[AIM OF THE EXERCISE]:
Nothing but the lines from the first line of the entries through the line with "Le candidat ou la" should appear in the answer, transcribed exactly and free of pictures.
━━ TASK DATA ━━
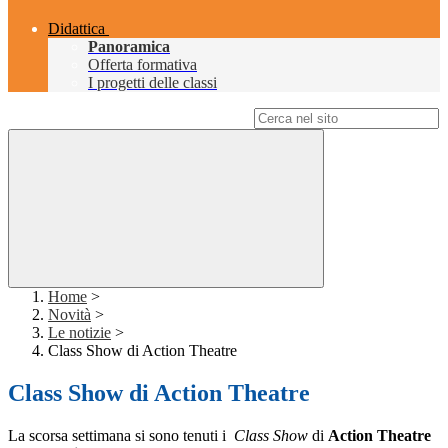
Didattica
Panoramica
Offerta formativa
I progetti delle classi
Campo di ricerca per le pagine del sito
Home
>
Novità
>
Le notizie
>
Class Show di Action Theatre
Class Show di Action Theatre
La scorsa settimana si sono tenuti i
Class Show
di
Action
Theatre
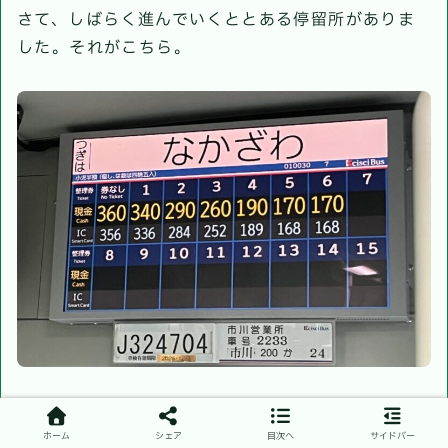
さて、しばらく進んでいくととある停留所がありま
した。それがこちら。
はい、筆者です。こんにちは。
まあこ
ホーム
シェア
目次へ
サイドバー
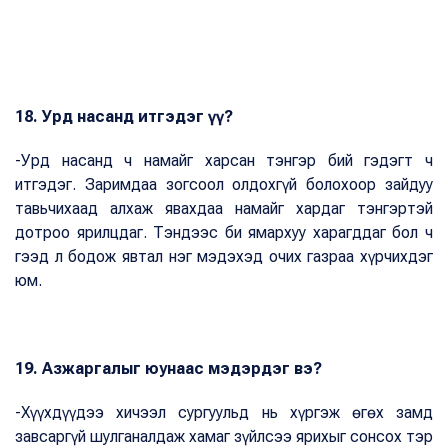
18. Урд насанд итгэдэг үү?
-Урд насанд ч намайг харсан тэнгэр бий гэдэгт ч
итгэдэг. Заримдаа зогсоол олдохгүй болохоор зайдуу
тавьчихаад алхаж явахдаа намайг хардаг тэнгэртэй
дотроо ярилцдаг. Тэндээс би ямархуу харагддаг бол ч
гээд л бодож явтал нэг мэдэхэд очих газраа хүрчихдэг
юм.
19. Азжаргалыг юунаас мэдэрдэг вэ?
-Хүүхдүүдээ хичээл сургуульд нь хүргэж өгөх замд
завсаргүй шулганалдаж хамаг зүйлсээ ярихыг сонсох тэр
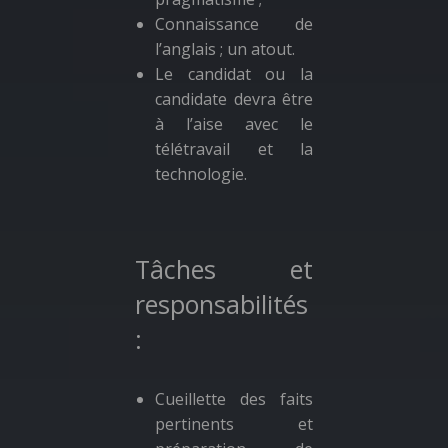
Connaissance de
l’anglais ; un atout.
Le candidat ou la
candidate devra être
à l’aise avec le
télétravail et la
technologie.
Tâches et
responsabilités
:
Cueillette des faits
pertinents et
━━━
[SOLUTION BELOW]:
Didattica
Panoramica
Offerta formativa
I progetti delle classi
Campo di ricerca per le pagine del sito
Home
>
Novità
>
Le notizie
>
Class Show di Action Theatre
Class Show di Action Theatre
La scorsa settimana si sono tenuti i
Class Show
di
Action
Theatre
さて、しばらく進んでいくととある停留所がありま
した。それがこちら。
はい、筆者です。こんにちは。
まあこ
ホーム
シェア
目次へ
サイドバー
18. Урд насанд итгэдэг үү?
-Урд насанд ч намайг харсан тэнгэр бий гэдэгт ч
итгэдэг. Заримдаа зогсоол олдохгүй болохоор зайдуу
тавьчихаад алхаж явахдаа намайг хардаг тэнгэртэй
дотроо ярилцдаг. Тэндээс би ямархуу харагддаг бол ч
гээд л бодож явтал нэг мэдэхэд очих газраа хүрчихдэг
юм.
19. Азжаргалыг юунаас мэдэрдэг вэ?
-Хүүхдүүдээ хичээл сургуульд нь хүргэж өгөх замд
завсаргүй шулганалдаж хамаг зүйлсээ ярихыг сонсох тэр
Connaissance de
l’anglais ; un atout.
Le candidat ou la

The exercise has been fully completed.